Extracted records →
----------

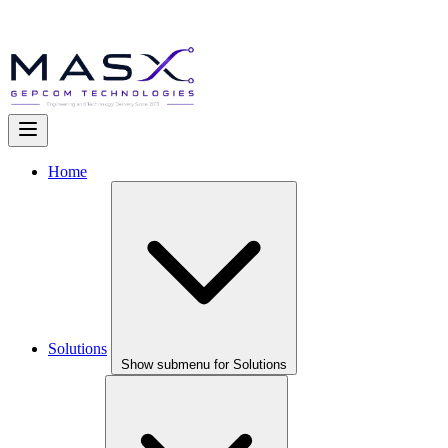
Home
Solutions
Show submenu for Solutions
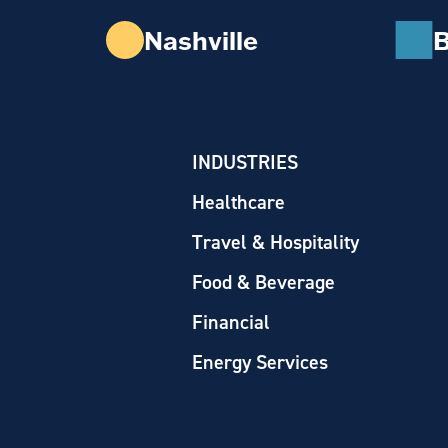
Nashville
B
INDUSTRIES
Healthcare
Travel & Hospitality
Food & Beverage
Financial
Energy Services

----------

Task description → Repeat each record verbatim, pictures excluded.

Your response →
Home
Solutions
Show submenu for Solutions
Nashville
B
INDUSTRIES
Healthcare
Travel & Hospitality
Food & Beverage
Financial
Energy Services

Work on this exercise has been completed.